PROBLEM: Look through the data below and extract, unchanged, the lines from the one that contains "des projets de mode de vie autosuffisant." to the one that contains "Les maisons situées", both included.

[Dataset entries]
┄┄┄┄┄┄┄┄┄┄┄┄┄┄┄┄┄┄┄┄

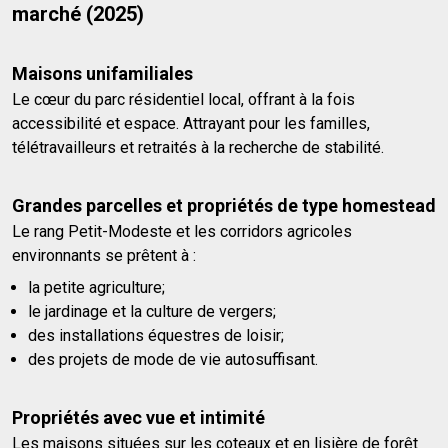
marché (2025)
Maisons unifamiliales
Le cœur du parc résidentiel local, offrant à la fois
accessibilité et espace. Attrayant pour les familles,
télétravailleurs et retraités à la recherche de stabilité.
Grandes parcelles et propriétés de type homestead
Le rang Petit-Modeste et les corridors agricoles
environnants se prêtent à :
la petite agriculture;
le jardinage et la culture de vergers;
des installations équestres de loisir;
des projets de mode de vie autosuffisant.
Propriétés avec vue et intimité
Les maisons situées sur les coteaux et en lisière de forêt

┄┄┄┄┄┄┄┄┄┄┄┄┄┄┄┄┄┄┄┄

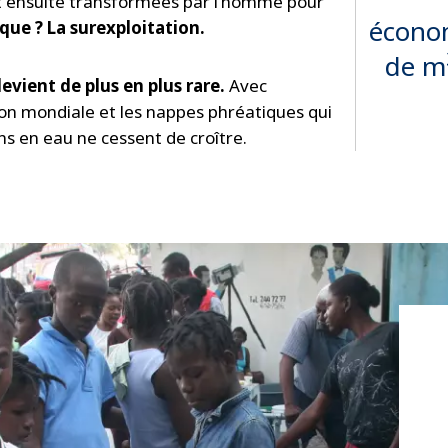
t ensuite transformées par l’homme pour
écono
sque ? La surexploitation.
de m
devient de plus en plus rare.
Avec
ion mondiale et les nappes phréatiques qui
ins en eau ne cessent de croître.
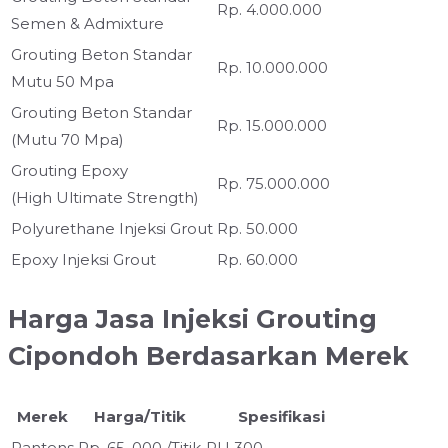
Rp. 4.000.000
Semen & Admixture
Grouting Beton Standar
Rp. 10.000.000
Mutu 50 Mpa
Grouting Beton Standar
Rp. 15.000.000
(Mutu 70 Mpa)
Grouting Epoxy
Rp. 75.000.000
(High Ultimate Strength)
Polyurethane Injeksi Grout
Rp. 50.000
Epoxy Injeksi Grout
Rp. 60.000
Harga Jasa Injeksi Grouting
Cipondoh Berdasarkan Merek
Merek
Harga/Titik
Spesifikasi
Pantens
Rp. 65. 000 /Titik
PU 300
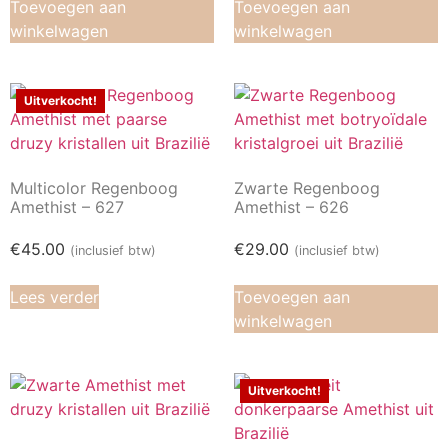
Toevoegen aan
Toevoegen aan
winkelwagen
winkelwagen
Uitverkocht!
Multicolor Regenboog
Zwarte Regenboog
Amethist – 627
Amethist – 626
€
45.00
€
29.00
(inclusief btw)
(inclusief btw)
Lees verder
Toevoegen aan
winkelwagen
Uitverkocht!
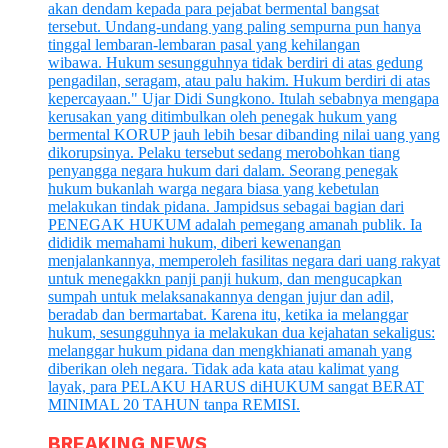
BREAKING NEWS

┄┄┄┄┄┄┄┄┄┄┄┄┄┄┄┄┄┄┄┄

EXERCISE ANSWER:
des projets de mode de vie autosuffisant.
Propriétés avec vue et intimité
Les maisons situées sur les coteaux et en lisière de forêt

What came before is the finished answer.